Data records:
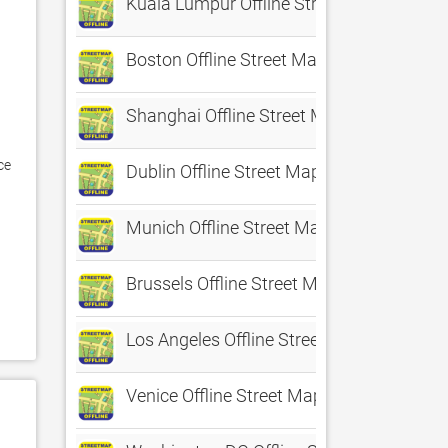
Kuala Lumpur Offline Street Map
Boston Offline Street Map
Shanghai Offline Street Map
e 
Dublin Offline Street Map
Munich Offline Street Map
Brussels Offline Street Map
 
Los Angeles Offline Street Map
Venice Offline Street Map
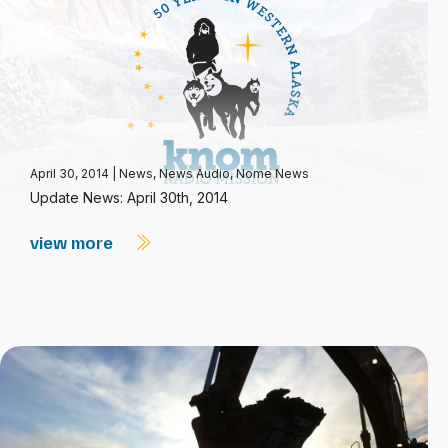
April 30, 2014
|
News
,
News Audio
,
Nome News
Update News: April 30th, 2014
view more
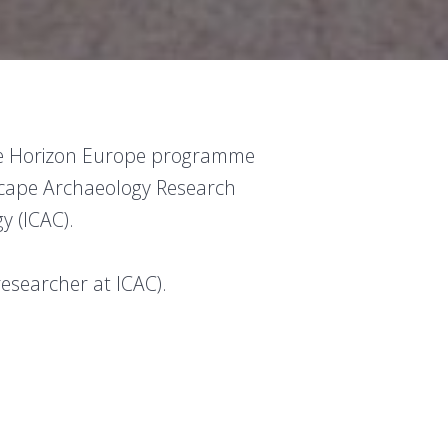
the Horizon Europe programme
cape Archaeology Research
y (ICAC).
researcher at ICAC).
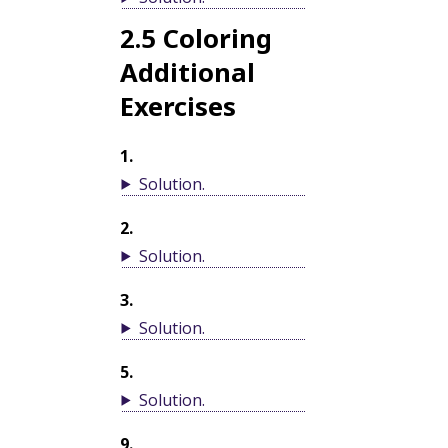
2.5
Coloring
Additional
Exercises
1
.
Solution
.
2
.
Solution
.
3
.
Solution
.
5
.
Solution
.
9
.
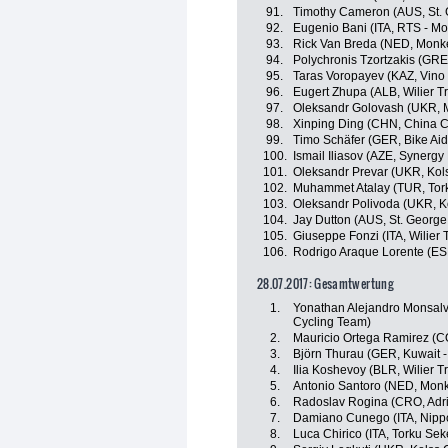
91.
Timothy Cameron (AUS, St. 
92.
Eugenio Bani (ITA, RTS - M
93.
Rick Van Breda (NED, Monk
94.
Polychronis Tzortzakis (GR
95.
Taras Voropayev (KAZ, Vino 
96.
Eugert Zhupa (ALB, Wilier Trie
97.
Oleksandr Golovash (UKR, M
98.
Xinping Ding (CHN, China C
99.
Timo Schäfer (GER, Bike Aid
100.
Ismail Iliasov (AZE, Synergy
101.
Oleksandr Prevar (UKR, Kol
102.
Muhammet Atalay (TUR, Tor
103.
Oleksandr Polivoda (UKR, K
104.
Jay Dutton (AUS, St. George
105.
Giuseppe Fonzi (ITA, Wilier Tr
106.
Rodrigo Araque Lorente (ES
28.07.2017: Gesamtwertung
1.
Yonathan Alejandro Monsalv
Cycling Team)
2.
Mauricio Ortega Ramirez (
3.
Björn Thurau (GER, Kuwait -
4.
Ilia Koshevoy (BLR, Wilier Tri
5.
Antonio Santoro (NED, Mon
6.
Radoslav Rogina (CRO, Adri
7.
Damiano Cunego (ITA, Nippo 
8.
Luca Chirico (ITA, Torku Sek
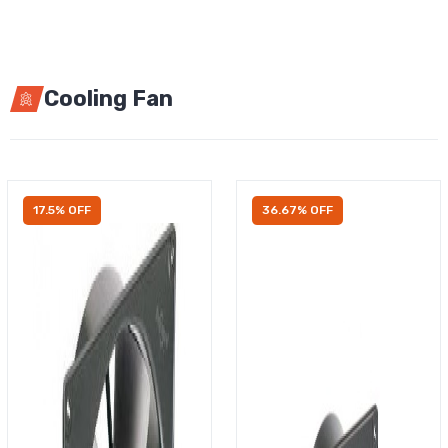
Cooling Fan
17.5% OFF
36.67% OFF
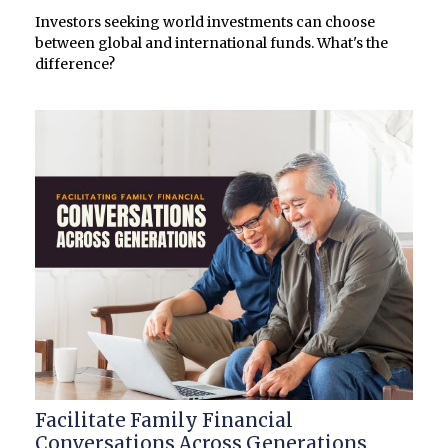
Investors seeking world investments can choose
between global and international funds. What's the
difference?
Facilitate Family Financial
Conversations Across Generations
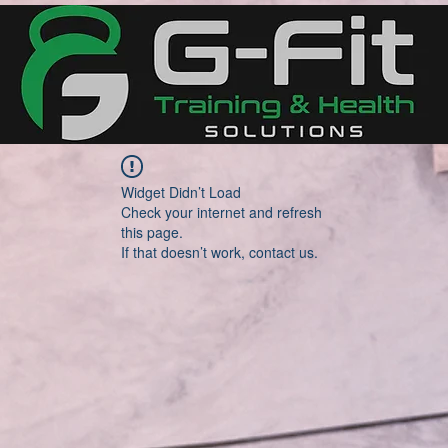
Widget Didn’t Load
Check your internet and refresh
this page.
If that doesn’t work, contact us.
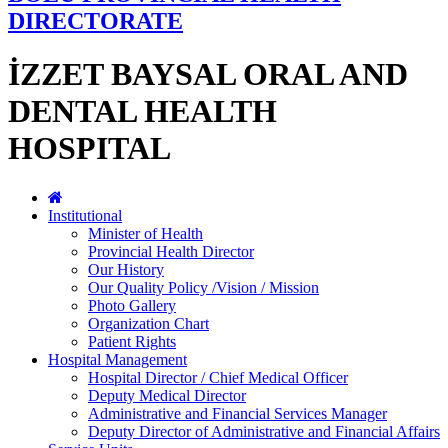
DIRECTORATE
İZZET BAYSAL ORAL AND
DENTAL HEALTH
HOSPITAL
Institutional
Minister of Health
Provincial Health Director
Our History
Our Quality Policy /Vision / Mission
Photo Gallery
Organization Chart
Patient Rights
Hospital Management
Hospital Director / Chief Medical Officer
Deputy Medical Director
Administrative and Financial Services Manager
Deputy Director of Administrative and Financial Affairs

---

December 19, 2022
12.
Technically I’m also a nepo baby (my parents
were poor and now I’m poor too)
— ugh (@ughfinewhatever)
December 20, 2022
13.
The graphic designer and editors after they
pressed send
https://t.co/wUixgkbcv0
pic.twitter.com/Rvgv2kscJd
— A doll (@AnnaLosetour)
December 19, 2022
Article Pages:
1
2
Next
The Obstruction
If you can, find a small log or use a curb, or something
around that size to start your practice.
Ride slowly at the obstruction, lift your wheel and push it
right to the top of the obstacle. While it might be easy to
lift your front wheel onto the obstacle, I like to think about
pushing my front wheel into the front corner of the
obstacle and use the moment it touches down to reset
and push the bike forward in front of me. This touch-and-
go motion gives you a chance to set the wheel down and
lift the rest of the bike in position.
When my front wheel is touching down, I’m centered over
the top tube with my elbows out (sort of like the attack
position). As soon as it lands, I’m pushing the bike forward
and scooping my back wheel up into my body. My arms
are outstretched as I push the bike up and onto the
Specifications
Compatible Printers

--

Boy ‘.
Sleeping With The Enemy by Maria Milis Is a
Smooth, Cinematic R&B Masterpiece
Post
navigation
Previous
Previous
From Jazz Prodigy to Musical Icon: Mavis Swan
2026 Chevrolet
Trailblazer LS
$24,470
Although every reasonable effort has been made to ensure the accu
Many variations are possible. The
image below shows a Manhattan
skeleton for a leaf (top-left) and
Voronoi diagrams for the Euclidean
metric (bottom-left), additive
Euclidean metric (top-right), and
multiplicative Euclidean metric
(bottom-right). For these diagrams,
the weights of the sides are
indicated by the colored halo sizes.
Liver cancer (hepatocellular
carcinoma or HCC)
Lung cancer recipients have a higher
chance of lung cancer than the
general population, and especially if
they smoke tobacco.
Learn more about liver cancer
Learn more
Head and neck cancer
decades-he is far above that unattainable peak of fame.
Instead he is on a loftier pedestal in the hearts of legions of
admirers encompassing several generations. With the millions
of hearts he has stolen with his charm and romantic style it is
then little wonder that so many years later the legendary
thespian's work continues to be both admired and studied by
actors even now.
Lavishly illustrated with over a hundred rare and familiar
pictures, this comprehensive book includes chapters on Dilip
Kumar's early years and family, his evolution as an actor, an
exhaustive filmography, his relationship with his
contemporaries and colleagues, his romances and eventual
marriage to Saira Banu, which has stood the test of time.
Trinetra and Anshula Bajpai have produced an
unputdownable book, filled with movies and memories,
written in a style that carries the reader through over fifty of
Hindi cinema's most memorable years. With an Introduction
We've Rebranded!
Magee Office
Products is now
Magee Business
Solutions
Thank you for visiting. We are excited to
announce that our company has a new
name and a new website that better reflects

### WORK ITEM
Among the records above, extract exactly the lines from the line with "lift your front" to the line with "Compatible Printers", both lines included, and leave out the rest.

### SOLUTION BELOW
lift your front wheel onto the obstacle, I like to think about
pushing my front wheel into the front corner of the
obstacle and use the moment it touches down to reset
and push the bike forward in front of me. This touch-and-
go motion gives you a chance to set the wheel down and
lift the rest of the bike in position.
When my front wheel is touching down, I’m centered over
the top tube with my elbows out (sort of like the attack
position). As soon as it lands, I’m pushing the bike forward
and scooping my back wheel up into my body. My arms
are outstretched as I push the bike up and onto the
Specifications
Compatible Printers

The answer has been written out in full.